Records excerpted from a collection:
* * * * * * * * *

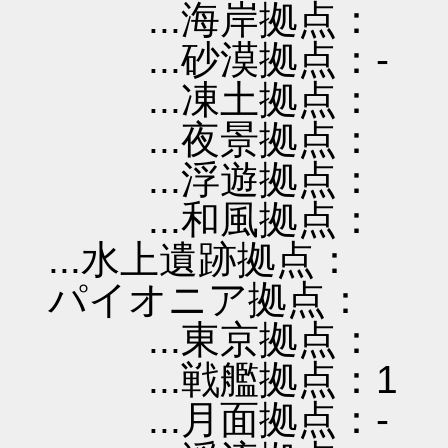
...海岸拠点：
...砂漠拠点：-
...凍土拠点：
...夜景拠点：
...浮遊拠点：
...和風拠点：
...水上遺跡拠点：
パイオニア拠点：
...東京拠点：
...戦艦拠点：1
...月面拠点：-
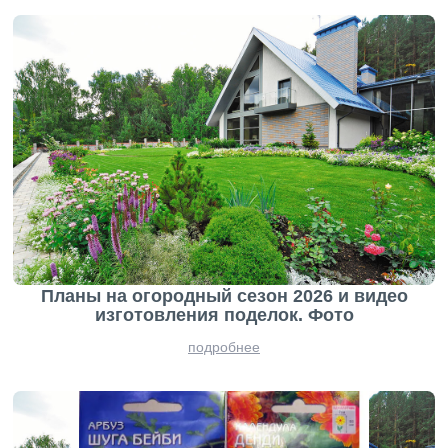
Планы на огородный сезон 2026 и видео
изготовления поделок. Фото
подробнее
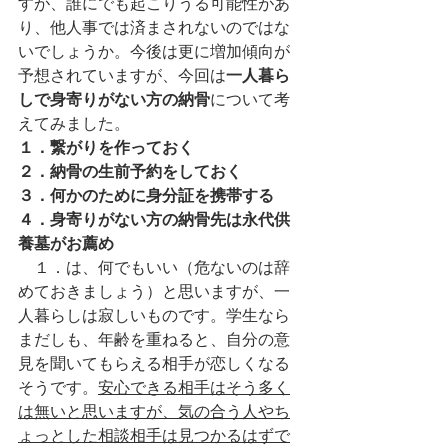
すが、誰にでも起こりうる可能性があ
り、他人事では済まされないのではな
いでしょうか。今後は更に増加傾向が
予想されていますが、今回は
一人暮ら
しで身寄りがない方の納骨
について考
えてみました。
１．繋がりを作っておく
２．納骨の生前予約をしておく
３．何かのために身分証を携帯する
４．身寄りがない方の納骨先は永代供
養墓がお薦め
　１．は、何でもいい（危ないのは辞
めておきましょう）と思いますが、一
人暮らしは寂しいものです。学生なら
まだしも、年齢を重ねると、自分の意
見を聞いてもらえる相手が恋しくなる
そうです。
安心できる相手はそう多く
は無いと思いますが、気の合う人やち
ょっとした相談相手は見つかるはずで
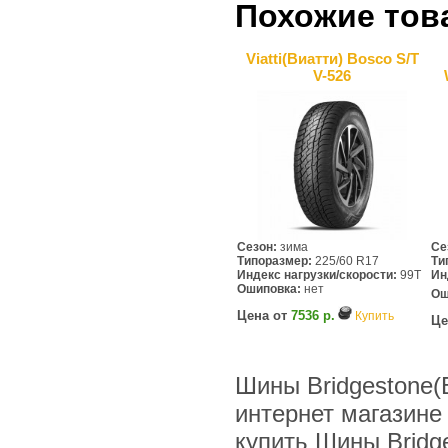
Похожие тов
Viatti(Виатти) Bosco S/T
V-526
Сезон:
зима
Се
Типоразмер:
225/60 R17
Ти
Индекс нагрузки/скорости:
99T
Ин
Ошиповка:
нет
Ош
Цена от
7536 р.
Купить
Це
Шины Bridgestone(
интернет магазине
купить Шины Bridg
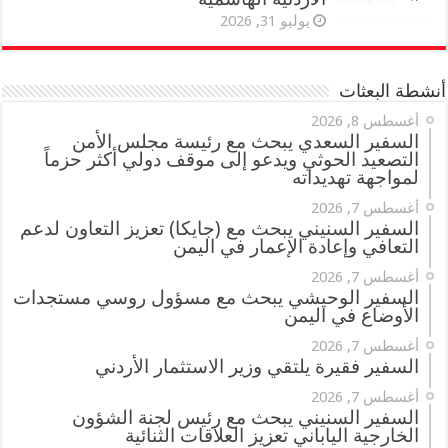
يوليو 31, 2026
أنشطة البعثات
أغسطس 8, 2026
السفير السعدي يبحث مع رئيسة مجلس الأمن
التصعيد الحوثي ويدعو إلى موقف دولي أكثر حزماً
لمواجهة تهديداته
أغسطس 7, 2026
السفير السنيني يبحث مع (جايكا) تعزيز التعاون لدعم
التعافي وإعادة الإعمار في اليمن
أغسطس 7, 2026
السفير الوحيشي يبحث مع مسؤول روسي مستجدات
الأوضاع في اليمن
أغسطس 7, 2026
السفير فقيرة يلتقي وزير الاستثمار الأردني
أغسطس 7, 2026
السفير السنيني يبحث مع رئيس لجنة الشؤون
الخارجية الياباني تعزيز العلاقات الثنائية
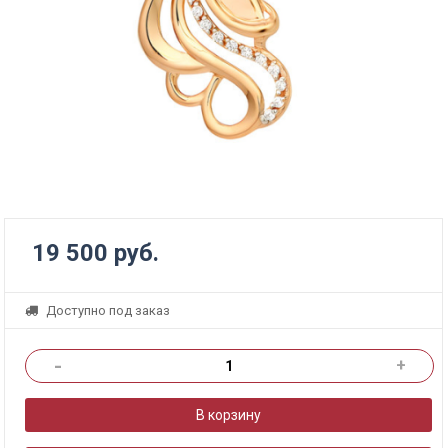
19 500 руб.
Доступно под заказ
-
+
В корзину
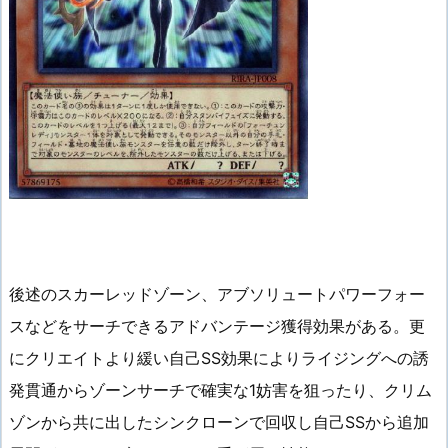
後述のスカーレッドゾーン、アブソリュートパワーフォー
スなどをサーチできるアドバンテージ獲得効果がある。更
にクリエイトより緩い自己SS効果によりライジングへの誘
発貫通からゾーンサーチで確実な1妨害を狙ったり、クリム
ゾンから共に出したシンクローンで回収し自己SSから追加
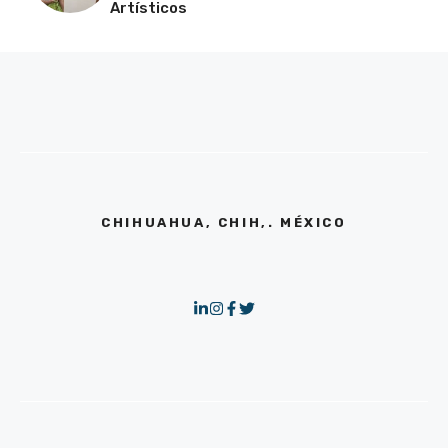
Artísticos
CHIHUAHUA, CHIH,. MÉXICO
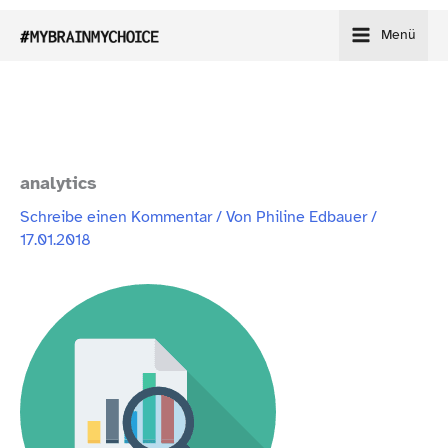
Zum
Menü
Inhalt
springen
analytics
Schreibe einen Kommentar
/ Von
Philine Edbauer
/
17.01.2018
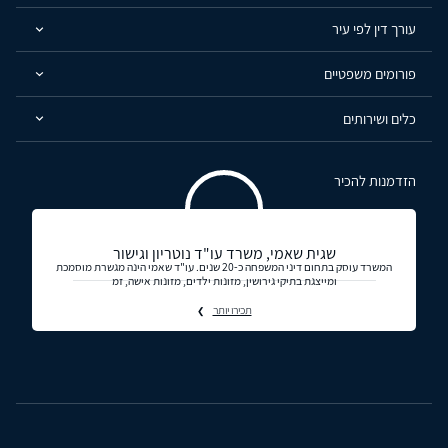
עורך דין לפי עיר
פורומים משפטיים
כלים ושירותים
הזדמנות להכיר
שגית שאמי, משרד עו"ד נוטריון וגישור
המשרד עוסק בתחום דיני המשפחה כ-20 שנים. עו"ד שאמי הינה מגשרת מוסמכת
ומייצגת בתיקי גירושין, מזונות ילדים, מזונות אישה, זמ
תכירו יותר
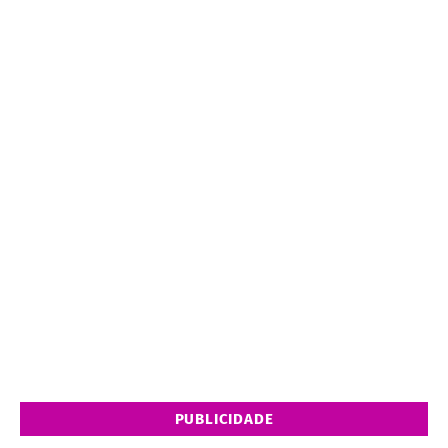
PUBLICIDADE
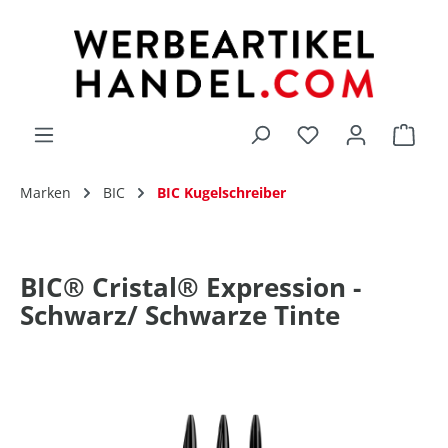
alt springen
Du hast 0 Produk
Marken
BIC
BIC Kugelschreiber
BIC® Cristal® Expression -
Schwarz/ Schwarze Tinte
Bildergalerie überspringen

* * * * * * * * *

• [TASK BRIEF]: With the data above as the source, tally the lines that include the string "يبحث", and give that figure alone.

• [EXERCISE ANSWER]: 4